Lexington Kentucky Bourbon Review

Producer: Western Spirits. Distiller: Three Springs Bottling. 43% ABV.  NAS. Price: $28.

A most recent random selection and one that has pleased immensely. Seemingly well regarded — they tout their 95-point rating from The Tasting Panel Magazine, which is affiliated with the San Francisco World Spirits Competition — though online reviews seem to be mixed.

A subtle nose of molasses. Notes of caramel and vanilla, if you get though the initial burn and let it sit on the tongue. A slowly enveloping warmth at the finish. It starts young and impudently and finishes as a friend. – TM

Trader Joe’s Blended Scotch Whisky Review

Distiller/producer: Unknown. ABV: 40%. NAS/ Price: $10 for a liter.

We in the Axis are all about the democratization of the world’s finest spirit. The more people know and try, the better the product, says I.

So thanks must be given to Trader Joes. The grocery chain carries a host of affordable spirits ranging from local delights like FEW to their own starter versions of classic whiskies, such as their very drinkable Islay Storm single malt.

However, I insist they can do better with their house blended scotch whisky. A nose of butter and last week’s unwashed fry pan give way to an initial note of dishwater and the glass you meant to rinse yesterday. Thick on the tongue and viscous on the way down, this is one you’ll want to save for the holiday party guest who fails to pick up on your hints as to how late it’s gotten.

You can’t know what’s good if you don’t know what’s bad. – TM

Russell’s Reserve Single Barrel Bourbon Review

Distiller: Wild Turkey. ABV 55%, No age statement (estimated 8-9 years). Mashbill: 75% corn, 13% rye, 12% barley. Price: $35-50.

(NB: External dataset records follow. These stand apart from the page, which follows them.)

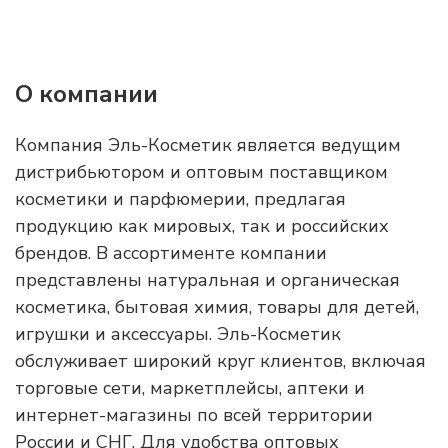
О компании
Компания Эль-Косметик является ведущим
дистрибьютором и оптовым поставщиком
косметики и парфюмерии, предлагая
продукцию как мировых, так и российских
брендов. В ассортименте компании
представлены натуральная и органическая
косметика, бытовая химия, товары для детей,
игрушки и аксессуары. Эль-Косметик
обслуживает широкий круг клиентов, включая
торговые сети, маркетплейсы, аптеки и
интернет-магазины по всей территории
России и СНГ. Для удобства оптовых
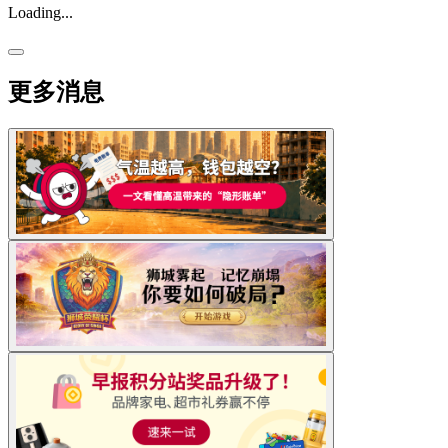
Loading...
更多消息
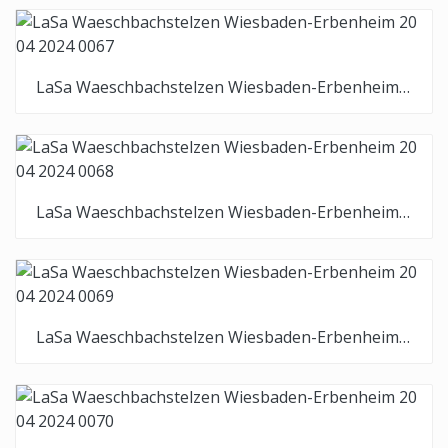
LaSa Waeschbachstelzen Wiesbaden-Erbenheim 20 04 2024 0067
LaSa Waeschbachstelzen Wiesbaden-Erbenheim 20 04 2024 0068
LaSa Waeschbachstelzen Wiesbaden-Erbenheim 20 04 2024 0069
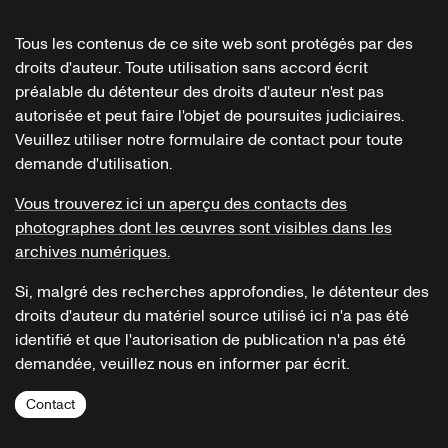
Tous les contenus de ce site web sont protégés par des
droits d'auteur. Toute utilisation sans accord écrit
préalable du détenteur des droits d'auteur n'est pas
autorisée et peut faire l'objet de poursuites judiciaires.
Veuillez utiliser notre formulaire de contact pour toute
demande d'utilisation.
Vous trouverez ici un aperçu des contacts des
photographes dont les œuvres sont visibles dans les
archives numériques.
Si, malgré des recherches approfondies, le détenteur des
droits d'auteur du matériel source utilisé ici n'a pas été
identifié et que l'autorisation de publication n'a pas été
demandée, veuillez nous en informer par écrit.
Contact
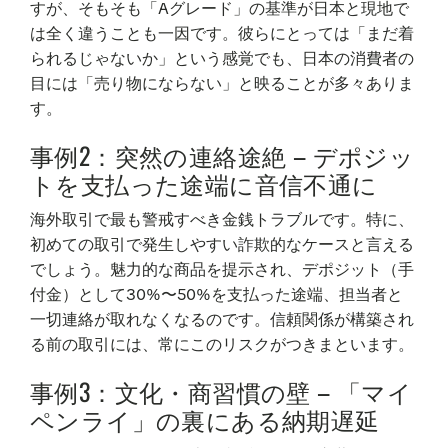
すが、そもそも「Aグレード」の基準が日本と現地で
は全く違うことも一因です。彼らにとっては「まだ着
られるじゃないか」という感覚でも、日本の消費者の
目には「売り物にならない」と映ることが多々ありま
す。
事例2：突然の連絡途絶 – デポジッ
トを支払った途端に音信不通に
海外取引で最も警戒すべき金銭トラブルです。特に、
初めての取引で発生しやすい詐欺的なケースと言える
でしょう。魅力的な商品を提示され、デポジット（手
付金）として30%〜50%を支払った途端、担当者と
一切連絡が取れなくなるのです。信頼関係が構築され
る前の取引には、常にこのリスクがつきまといます。
事例3：文化・商習慣の壁 – 「マイ
ペンライ」の裏にある納期遅延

The Russell’s Reserve Single Barrel Bourbon rounded out the night (bottle 9 out of 10) at our inaugural Axis of WhiskyFest in Chicago. Being a big Wild Turkey fan, I was glad the Russell’s was represented–seeing as it’s some of the best of what WT makes.

The Russell’s Reserve focuses on small batch releases like the excellent 10-year-old, and single barrels like these. Naturally there’s variation barrel to barrel, but you can count on them all for a quality pour.

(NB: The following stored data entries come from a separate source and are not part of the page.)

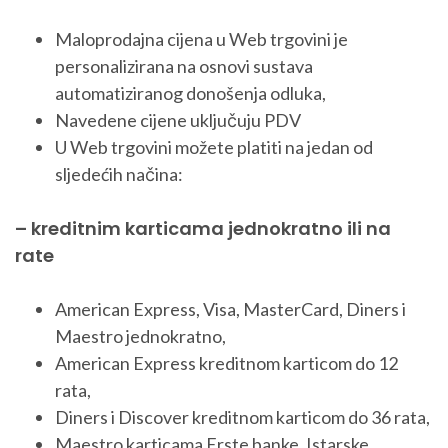
Maloprodajna cijena u Web trgovini je
personalizirana na osnovi sustava
automatiziranog donošenja odluka,
Navedene cijene uključuju PDV
U Web trgovini možete platiti na jedan od
sljedećih načina:
– kreditnim karticama jednokratno ili na
rate
American Express, Visa, MasterCard, Diners i
Maestro jednokratno,
American Express kreditnom karticom do 12
rata,
Diners i Discover kreditnom karticom do 36 rata,
Maestro karticama Erste banke, Istarske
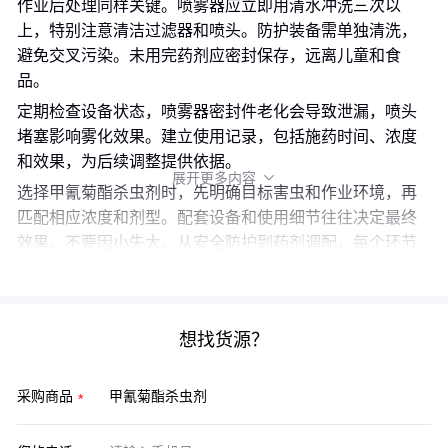
作业后处理同样关键。喷雾器应立即用清水冲洗三次以
上，特别注意清洁过滤器和喷头。防护装备需单独清洗，
避免交叉污染。未用完药剂应密封保存，远离儿童和食
品。
定期检查设备状态，喷雾器密封件老化会导致泄漏，喷头
堵塞影响雾化效果。建立使用记录，包括施药时间、浓度
和效果，为后续调整提供依据。
展开更多内容

选择甲氰菊酯杀虫剂时，先明确目标害虫和作业环境，再
匹配相应浓度和剂型。配套设备和使用细节往往决定最终
效果，不要因小失大。从安全防护到药剂调配，每个环节
都需要专业工具和规范操作。
想找货源？
采购商品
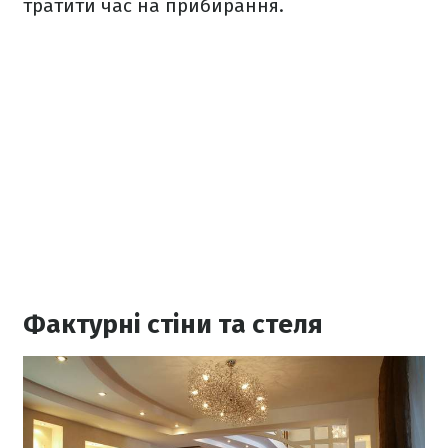
тратити час на прибирання.
Фактурні стіни та стеля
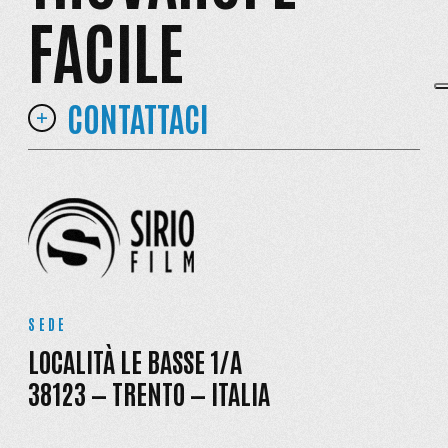
FACILE
CONTATTACI
SEDE
LOCALITÀ LE BASSE 1/A
38123 — TRENTO — ITALIA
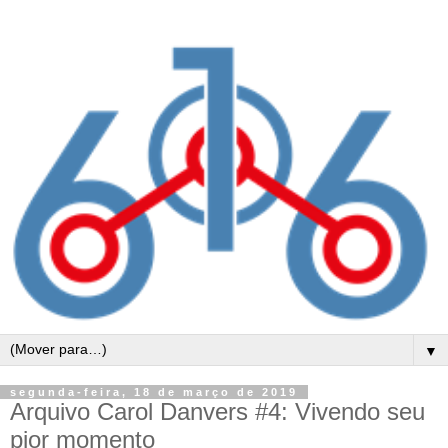
▼
segunda-feira, 18 de março de 2019
Arquivo Carol Danvers #4: Vivendo seu
pior momento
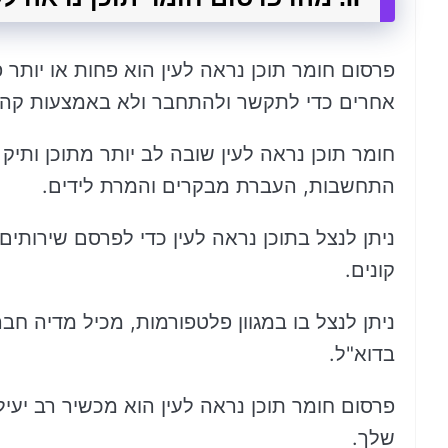
פרסום חומר תוכן נראה לעין הוא פחות או יותר
אחרים כדי לתקשר ולהתחבר ולא באמצעות קהל
חומר תוכן נראה לעין שובה לב יותר מתוכן ותיק 
התחשבות, העברת מבקרים והמרת לידים.
ניתן לנצל בתוכן נראה לעין כדי לפרסם שירותים
קונים.
ניתן לנצל בו במגוון פלטפורמות, מכיל מדיה חבר
בדוא"ל.
פרסום חומר תוכן נראה לעין הוא מכשיר רב יעילו
שלך.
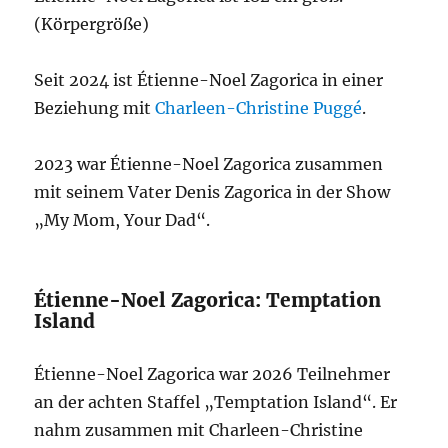
(Körpergröße)
Seit 2024 ist Étienne-Noel Zagorica in einer
Beziehung mit
Charleen-Christine Puggé
.
2023 war Étienne-Noel Zagorica zusammen
mit seinem Vater Denis Zagorica in der Show
„My Mom, Your Dad“.
Étienne-Noel Zagorica: Temptation
Island
Étienne-Noel Zagorica war 2026 Teilnehmer
an der achten Staffel „Temptation Island“. Er
nahm zusammen mit Charleen-Christine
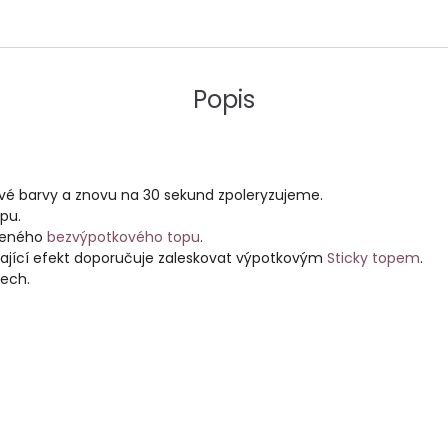
Popis
.
vé barvy a znovu na 30 sekund zpoleryzujeme.
pu.
rzeného
bezvýpotkového topu
.
trvající efekt doporučuje zaleskovat výpotkovým
Sticky topem
.
ech.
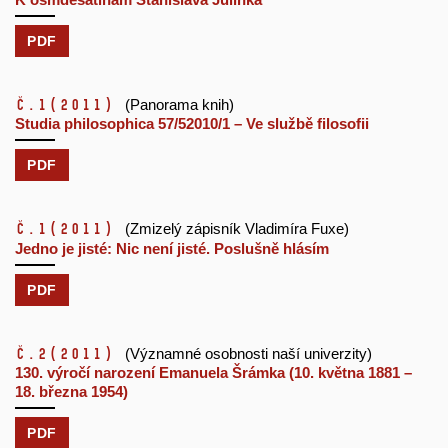
PDF
č.1
(2011)
(Panorama knih)
Studia philosophica 57/52010/1 – Ve službě filosofii
PDF
č.1
(2011)
(Zmizelý zápisník Vladimíra Fuxe)
Jedno je jisté: Nic není jisté. Poslušně hlásím
PDF
č.2
(2011)
(Významné osobnosti naší univerzity)
130. výročí narození Emanuela Šrámka (10. května 1881 –
18. března 1954)
PDF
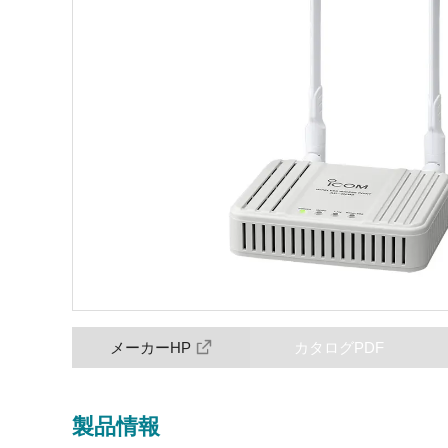
メーカーHP
カタログPDF
製品情報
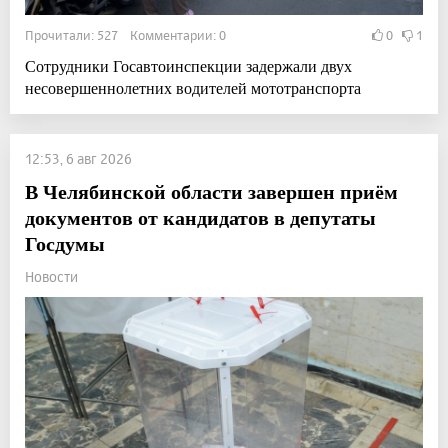
Прочитали: 527 Комментарии: 0
0
1
Сотрудники Госавтоинспекции задержали двух
несовершеннолетних водителей мототранспорта
12:53, 6 авг 2026
В Челябинской области завершен приём
документов от кандидатов в депутаты
Госдумы
Новости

This particular batch was extraordinarily close to the excellent Henry McKenna 10 from Heaven Hill. (Not such a surprise, perhaps, as the two share an identical mashbill.) Dark, leathery, and sweet, with burnt sugar and vanilla on the nose. The palate adds dark molasses–then the rye turns up as a spike of mint. The finish has dark oak and spice. It’s a pour that takes water well, given the relatively high bottling proof–a few drops will bring out more spice.

If you’re in the mood for a dense, dark, leathery bourbon from Wild Turkey, the Russell’s Reserve Single Barrel won’t let you down.

Cheers, friends! – BO

Buy Russell’s Reserve Bourbon online at Mash + Grape

Highland Park Harald Review

Distiller: Highland Park. ABV 40%. No age statement. Region: Islands. Price: $90-100.

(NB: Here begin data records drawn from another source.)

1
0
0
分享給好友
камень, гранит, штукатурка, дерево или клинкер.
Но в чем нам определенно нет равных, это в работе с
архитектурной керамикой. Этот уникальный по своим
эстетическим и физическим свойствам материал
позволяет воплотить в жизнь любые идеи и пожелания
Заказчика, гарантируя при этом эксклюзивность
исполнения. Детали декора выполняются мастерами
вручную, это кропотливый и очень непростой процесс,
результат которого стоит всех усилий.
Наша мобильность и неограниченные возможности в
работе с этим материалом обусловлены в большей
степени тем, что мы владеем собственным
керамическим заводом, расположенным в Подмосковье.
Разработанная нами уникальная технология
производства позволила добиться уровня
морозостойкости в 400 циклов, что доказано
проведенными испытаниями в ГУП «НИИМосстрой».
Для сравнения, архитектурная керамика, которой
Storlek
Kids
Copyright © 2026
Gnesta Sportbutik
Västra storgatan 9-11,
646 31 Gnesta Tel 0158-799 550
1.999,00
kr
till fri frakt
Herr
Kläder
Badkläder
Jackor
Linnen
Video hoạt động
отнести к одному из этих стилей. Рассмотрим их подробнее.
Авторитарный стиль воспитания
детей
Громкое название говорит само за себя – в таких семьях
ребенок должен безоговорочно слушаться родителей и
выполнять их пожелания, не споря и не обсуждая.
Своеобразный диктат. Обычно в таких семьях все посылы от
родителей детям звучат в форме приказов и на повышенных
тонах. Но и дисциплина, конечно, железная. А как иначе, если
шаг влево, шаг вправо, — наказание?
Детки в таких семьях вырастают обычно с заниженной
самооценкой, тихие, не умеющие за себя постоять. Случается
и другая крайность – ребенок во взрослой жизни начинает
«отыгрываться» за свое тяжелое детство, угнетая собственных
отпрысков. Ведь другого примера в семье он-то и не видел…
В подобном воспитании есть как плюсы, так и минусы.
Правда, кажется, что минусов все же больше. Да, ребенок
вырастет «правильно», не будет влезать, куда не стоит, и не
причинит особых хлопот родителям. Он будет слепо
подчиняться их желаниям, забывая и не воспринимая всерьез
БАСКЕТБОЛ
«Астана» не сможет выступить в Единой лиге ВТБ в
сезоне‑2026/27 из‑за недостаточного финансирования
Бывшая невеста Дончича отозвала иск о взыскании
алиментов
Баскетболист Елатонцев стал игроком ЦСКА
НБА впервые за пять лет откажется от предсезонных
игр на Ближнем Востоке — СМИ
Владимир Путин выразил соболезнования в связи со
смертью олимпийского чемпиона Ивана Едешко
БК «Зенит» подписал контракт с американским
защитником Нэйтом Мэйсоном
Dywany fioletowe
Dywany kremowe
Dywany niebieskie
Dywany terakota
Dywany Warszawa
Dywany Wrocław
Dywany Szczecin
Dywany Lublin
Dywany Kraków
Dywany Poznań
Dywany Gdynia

Highland Park’s a first-rate distiller, Scotland’s northernmost, and one of just two distilleries on the Orkney Islands. Their 12-year-old is an excellent introduction to single malt for the uninitiated, and 18-year-old is the nectar of the gods.

Then there’s the Harald. This Duty Free-only release from their Warrior Series struck me as thin, raw, underpowered, and muddled. There are hints of familiar Highland Park flavors–baked apple, baking spice, and light peat–but they’re barely detectable at such a low ABV (40%). Which, at this price point, I find a bit baffling.

It’s the mixed blessing of the no-age-statement trend. You get home runs like the Aberlour A’Bunadh, then dribblers that go foul of the third base line.

When it comes to HIghland Park, at least, I’ll be sticking to the standard age-statement releases. – BO

Buy Highland Park whisky online at Mash + Grape

Michel Couvreur Peaty Overaged Malt Whisky Review

2015 Axis of WhiskyFest Tasting no. 7. Michel Couvreur Peaty Overaged Malt Whisky. 43% ABV. 12 years old.

If there was a standout at inaugural Axis of WhiskyFest, this was it.  A sherried blend by recently departed Belgian legend Michel Couvreur,  who took new make spirit from top Scottish single malt distillers,  then aged them in his hand-picked sherry casks in caves he dug in Burgundy.

They might have been lost with his untimely passing in 20014, had his protege not taken up the task and started releasing them to selected sellers — including the unsurpassable K&L Wines.

Huge sweet creamy unfiltered mix of peat and sherry. The latter, from fresh Jerez casks Couvreur picked himself in Spain, takes the lead. Like a sherried pre-closing Bruichladdich? A peated ultrarich Macallan? Whatever it is, it’s damn good.